Air strikes by the U.S.-led coalition would help win the battle to retake the Iraqi city of Tikrit from the Islamic State group, one of the operation's commanders said Sunday.
Staff Lieutenant General Abdulwahab al-Saadi said he had asked the defense ministry to request coalition involvement but "no air support was provided."
Asked if it would be better if air strikes by coalition aircraft did take place, Saadi said: "Of course... the Americans have advanced equipment, they have AWACS (surveillance) aircraft.
"They are able to locate the targets exactly" and accurately strike them, he told AFP in an interview at Tikrit University, on the northern edge of the city.
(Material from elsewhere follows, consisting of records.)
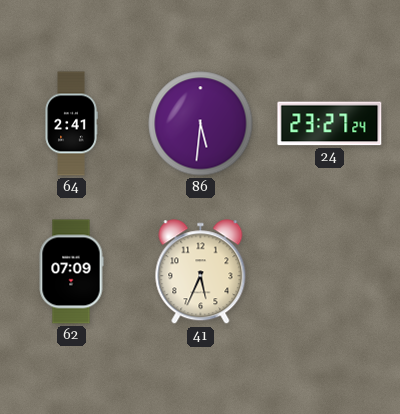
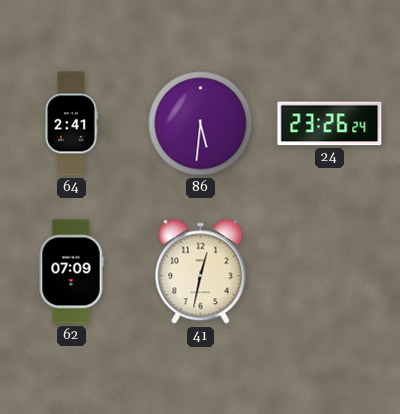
24: 23:27 -> 23:26
41: 5:34 -> 12:32
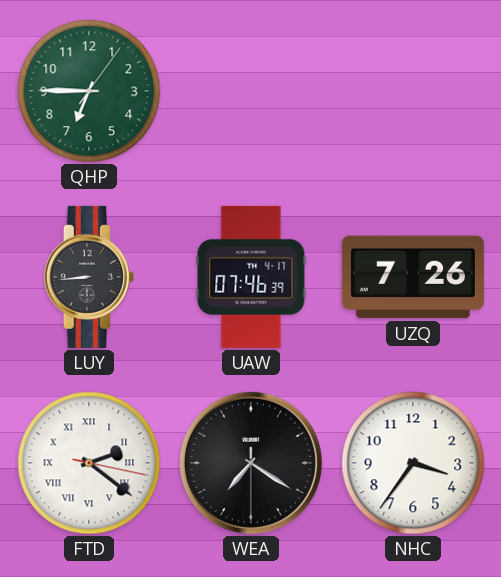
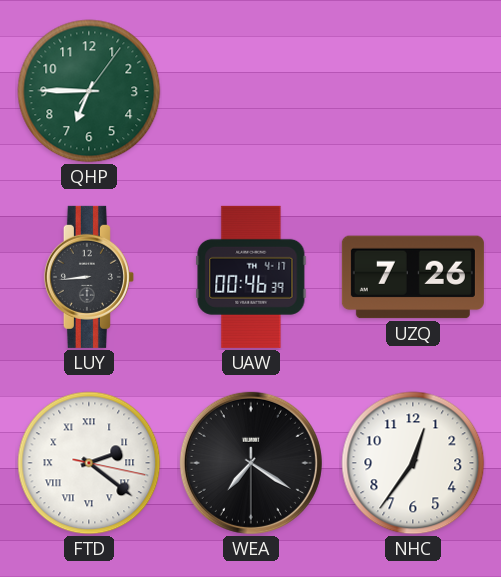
UAW: 07:46 -> 00:46
NHC: 3:36 -> 12:36
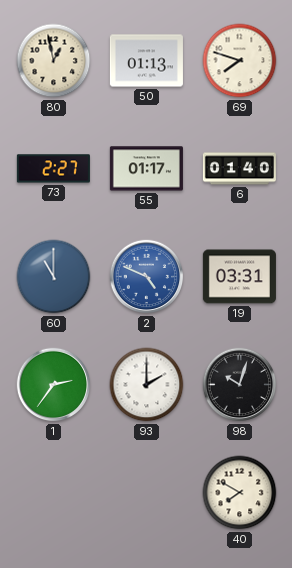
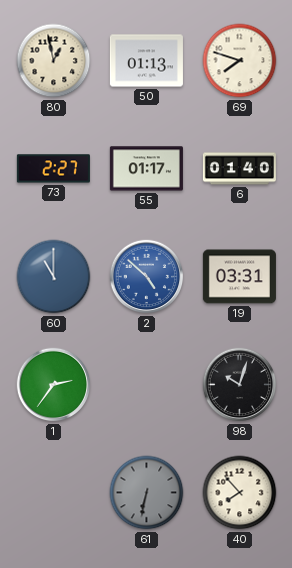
2: 4:49 -> 4:52
93: 2:00 -> none
61: none -> 6:32
40: 7:50 -> 7:53
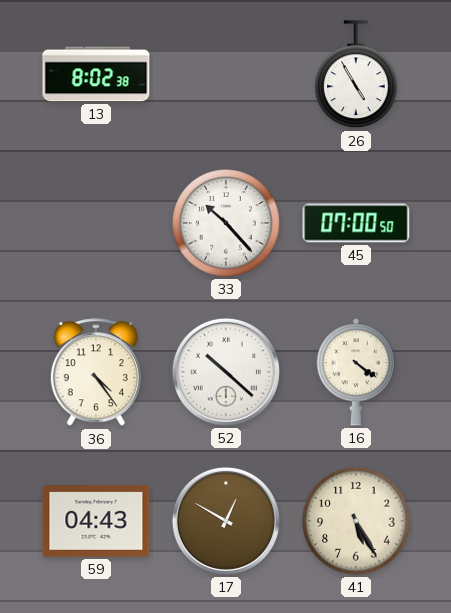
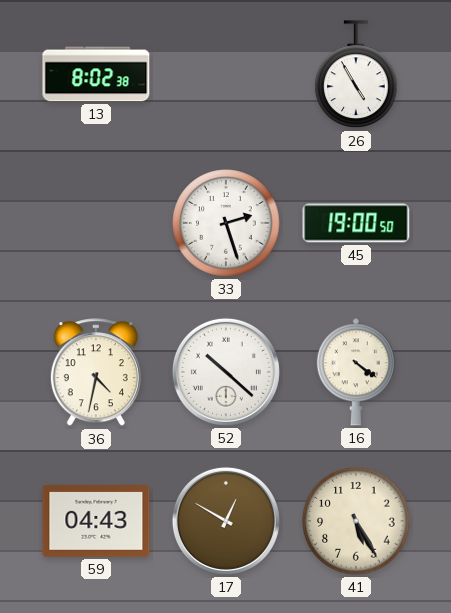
33: 10:23 -> 2:27
45: 07:00 -> 19:00
36: 4:24 -> 4:32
Saadi complained that support from the Iraqi air force had been "limited" and not always sufficiently accurate.
He said he thought the reason there had been no coalition strikes to support the two-week-old Tikrit operation was political and not military.
Shiite Iran has been Baghdad's main foreign partner in the operation and Tehran's top commander in charge of external operations, Qassem Soleimani, has been omnipresent on the front lines.
Officials in Washington have expressed unease at the level of Iranian involvement in Tikrit, an overwhelmingly Sunni city which was executed dictator Saddam Hussein's hometown.
Coalition air strikes have supported several other operations to reclaim jihadist-held territory in Iraq in recent months, including some in which Iran-backed Shiite militias were involved.